TLDR: Mostly lost water weight. I'd done it enough to really know how my body
worked. I knew the exercise techniques that worked particularly well for me,
and I ate a super-clean diet.

This wasn't a Jared Fogel style "I lost x lbs." He lost fat/tissue. For
wrestlers, it's mostly a water cut. In sports like wrestling, boxing, or
anything with a weight division you may need to lose water weight to get down
to the cap of your division. I was 171 in HS and 197-184 in college. You have
to be below the division cap (any over 171 in this case would get you DQ'ed).

Water weight isn't too hard to lose when you start. In your sleep, we all lose
from 1-3 lbs, then we use the restroom when we wake up (.3-.6 lbs). If you
start with a workout in the morning (1-2 lbs depending on the workout), you
can walk 2-3 more lbs off throughout the day. Of course, normal people eat and
drink in the course of the day to "refill." Over time, you get to the point
where you know how to master this cycle, with extra workouts to boost it, and
control your diet to engage the metabolic systems. It's a delicate balance.

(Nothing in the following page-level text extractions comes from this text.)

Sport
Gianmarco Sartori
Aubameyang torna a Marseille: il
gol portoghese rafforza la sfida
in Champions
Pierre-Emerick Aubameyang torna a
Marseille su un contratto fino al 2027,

In college, I wasn't a starter who had to weight in weekly, so I wasn't always
close to weight. Even though we'd work out 2-3 hours a day, we have our bodies
to the point where an extra push is required to get down to size. Typically,
someone my size and structure should never have been more than 5-10 lbs
overweight at most. I just came in one Monday weighing a great deal, and I was
also tapped to start for that match to give our starter a rest. Since my
resting/homeostasis weight was 5-10 lbs over, losing the first 10 lb chunk was
easy. The next portion was a little rougher, but I'd been doing this for 7
years (HS + college), so I knew how to do it.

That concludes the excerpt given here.